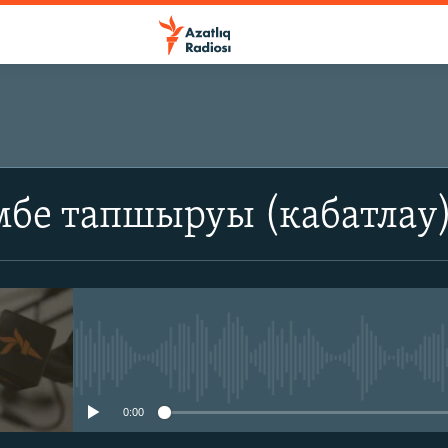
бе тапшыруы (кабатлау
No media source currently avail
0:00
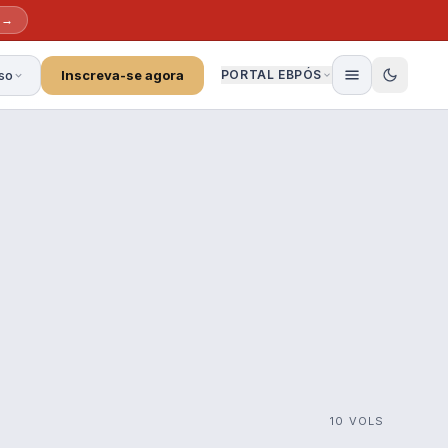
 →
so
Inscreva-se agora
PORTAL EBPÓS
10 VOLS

******************************

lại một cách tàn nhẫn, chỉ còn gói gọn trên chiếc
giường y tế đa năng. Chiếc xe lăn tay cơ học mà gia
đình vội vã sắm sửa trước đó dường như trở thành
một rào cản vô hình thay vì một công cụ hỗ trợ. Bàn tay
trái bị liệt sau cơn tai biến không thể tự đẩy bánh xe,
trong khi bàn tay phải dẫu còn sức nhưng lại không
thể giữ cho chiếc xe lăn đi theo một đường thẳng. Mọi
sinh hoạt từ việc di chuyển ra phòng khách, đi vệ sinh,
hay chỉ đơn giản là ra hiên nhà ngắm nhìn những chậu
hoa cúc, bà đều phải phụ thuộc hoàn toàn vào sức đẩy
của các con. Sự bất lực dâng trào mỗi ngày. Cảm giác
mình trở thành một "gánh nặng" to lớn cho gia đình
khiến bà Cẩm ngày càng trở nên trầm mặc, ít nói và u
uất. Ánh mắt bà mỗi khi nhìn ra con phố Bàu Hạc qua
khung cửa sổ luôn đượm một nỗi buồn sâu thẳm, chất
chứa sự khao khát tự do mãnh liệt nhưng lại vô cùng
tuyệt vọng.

******************************

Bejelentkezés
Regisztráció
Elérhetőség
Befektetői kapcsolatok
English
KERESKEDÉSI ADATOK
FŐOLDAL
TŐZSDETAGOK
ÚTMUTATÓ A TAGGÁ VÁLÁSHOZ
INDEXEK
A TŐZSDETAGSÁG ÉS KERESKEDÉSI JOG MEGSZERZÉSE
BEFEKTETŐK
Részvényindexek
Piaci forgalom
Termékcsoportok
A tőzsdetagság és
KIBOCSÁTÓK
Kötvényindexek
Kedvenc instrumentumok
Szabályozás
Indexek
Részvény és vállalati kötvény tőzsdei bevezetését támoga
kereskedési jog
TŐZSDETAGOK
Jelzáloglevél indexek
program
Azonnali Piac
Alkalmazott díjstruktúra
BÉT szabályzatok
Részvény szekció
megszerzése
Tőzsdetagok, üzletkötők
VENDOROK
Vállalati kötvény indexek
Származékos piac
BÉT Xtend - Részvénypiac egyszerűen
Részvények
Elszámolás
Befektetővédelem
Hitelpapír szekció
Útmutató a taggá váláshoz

******************************

◆ **Assignment**
How many lines in the listing above contain the string "đình"? Answer with the number only.

◆ **Response to this task**
2